Is the Internet Forever? (Not Always!)

There’s a popular argument to think twice before you share on social media, because what is shared cannot be taken back.  Once online, it is online forever. While that is more of a precaution than a hard and fast rule, it is often something we believe.

But if you’ve ever read something and then tried to find it again a decade later, you know first-hand how content that is born digital can become unavailable.

The nature of born-digital content is as the name suggests—content built and published (or “born”) for a digital medium and meant to stay digital. Without conscious preservation efforts, born-digital content isn’t archived anywhere physically and can easily disappear.

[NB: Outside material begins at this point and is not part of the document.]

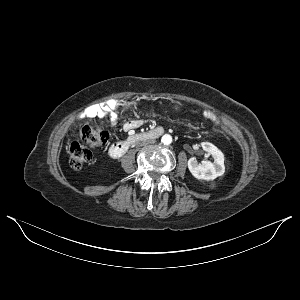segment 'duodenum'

Efforts by preservation organizations help mitigate the trickle or flood of material disappearing from the web, but they cannot capture everything.

What does it mean when born-digital content can simply disappear without much of a trace?

  1. Documenting Disappearances

In August of this year, a disturbing trend was revealed.

Over the course of the last ten years, a team of researchers had noticed that previously-available open access journals were disappearing from the web. In order to understand and document the full extent of this vanishing knowledge, they built methodology, compared databases, and tallied up the losses.

Information scientists Mikael Laakso, Lisa Matthias, and Najko Jahn identified a total of 176 journals that had disappeared between the years 2000-2019. These journals had been published all over the world and covered a variety of disciplines, meaning the problem was widespread and indiscriminate.

There are safeguards that act as a network of duplicate copies and preservation efforts for journals, but Thib Guicherd-Callin, acting manager of one such program, told Nature that digital preservation initiatives are “woefully underfunded.”

It is important to remember that this study wasn’t focused on how many journals had been successfully preserved and remained accessible thanks to programs such as LOCKSS (Lots of Copies Keep Stuff Safe), and PKP PN (Portico and the Public Knowledge Project’s Preservation Network). The Global LOCKSS Network preserves 11,000 journal titles! LOCKSS makes “use of the copies it manages, by enlisting them to validate integrity against each other, rather than relying uncritically on comparisons against a centralized fixity store,” keeping digital objects safe, accessible, and verifiable.

Matthias believes a true solution would need to be shared between publishers, authors, librarians, and preservation services, but that solution just doesn’t exist yet.

  1. Digital Excavations of the Future

Modern-day historians have a wealth of physical objects and documents (often preserved digitally) that they mine for details about events, track daily life, understand a variety of perspectives, and ultimately draw conclusions about the past. The tumultuous year of 2020 has provided an interesting thought experiment around a practical question: In one thousand years, what material from this year, created almost entirely online, will be available for study? And more to our point, what material will vanish completely?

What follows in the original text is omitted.